A wedding doesn’t symbolize true connection.  It has little to do with whether someone can give me what I need, what I can’t provide for myself.  Adrian fixing everything that breaks and nodding at me, and surprising me with random affection, shaking his head at my flightiness, laughing when I’m funny, knowing that I must stop seeking approval from everyone else but myself.  None of those things about him were clear at our wedding.

That is why I hate weddings. Kind of hard to explain that to a class of kids you’re just meeting, though. 

My name is Carrie. I like herb gardens. I like hot wings. Venice is my favorite city in the world. I don’t dance or drink whiskey. I don’t like air travel. I used to teach high school Spanish.

Why don’t you teach high school Spanish, anymore, Carrie?

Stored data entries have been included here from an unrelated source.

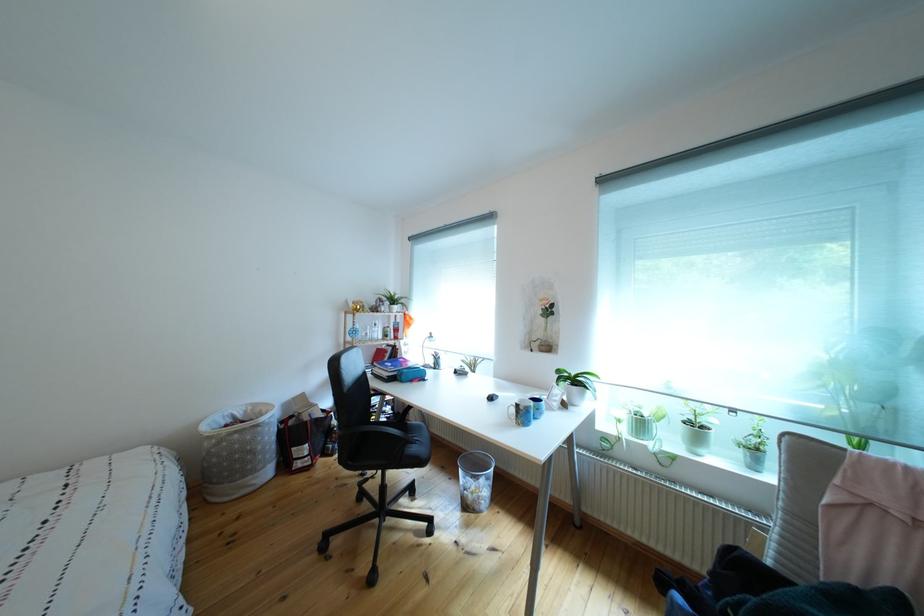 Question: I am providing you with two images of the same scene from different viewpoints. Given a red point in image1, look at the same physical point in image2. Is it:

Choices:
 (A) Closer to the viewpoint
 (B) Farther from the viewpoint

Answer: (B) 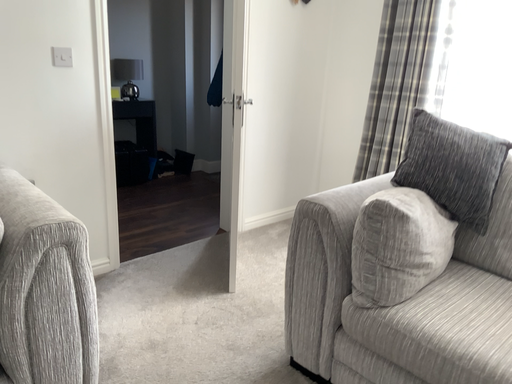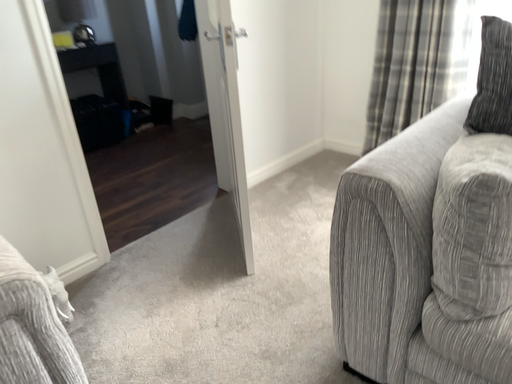 Question: Which way did the camera rotate in the video?

Choices:
 (A) rotated upward
 (B) rotated downward

Answer: (B)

Because I can’t hear very well and when I’m using my receptive skills, I’m weak and listening becomes high stakes stress. Because I’m bad at the precision which is verb conjugation. Because I don’t dance or sing or like to lead educational field trips to El Burrito Mercado. Because loving Neruda is different than knowing how to ask for directions. Because I don’t want to do anything in Spain but eat calamari sandwiches and smoke black tobacco. Because the only country in South America I still want to visit is Argentina, where, good luck with the Spanish, because the accents there are CRAYZEEE. 

My name is Carrie. Here were some of my favorite activities in South America:
Drinking rum and lemonade and make out with boys behind discotecas.  Sitting outside little stores on the curb drinking beer until finishing the bottle and returning it to the shopkeeper for the deposit. Playing three-handed bridge after a hike in the rain forest in Ecuador, which involved crawling through a cave of bats.  Bowling in the giant shopping mall in Bogota that was guarded by men carrying automatic weapons. Rambling drunkenly with taxi drivers at 4 am while my travel companion’s hand inched toward me across the dark backseat. 

I cannot teach in a formal school because I am a terrible role model. 
I used to grade my students’ homework while watching television. 
You must not know this about me. 
Please understand that I like watching turtles swim. 
I enjoy reading.

I got married when I was 24.

I have one daughter.

I live in a yellow house.

I’m half-Armenian, half-Norwegian and I love Chopin’s Preludes for piano.

My name is Carrie.  Good to meet you.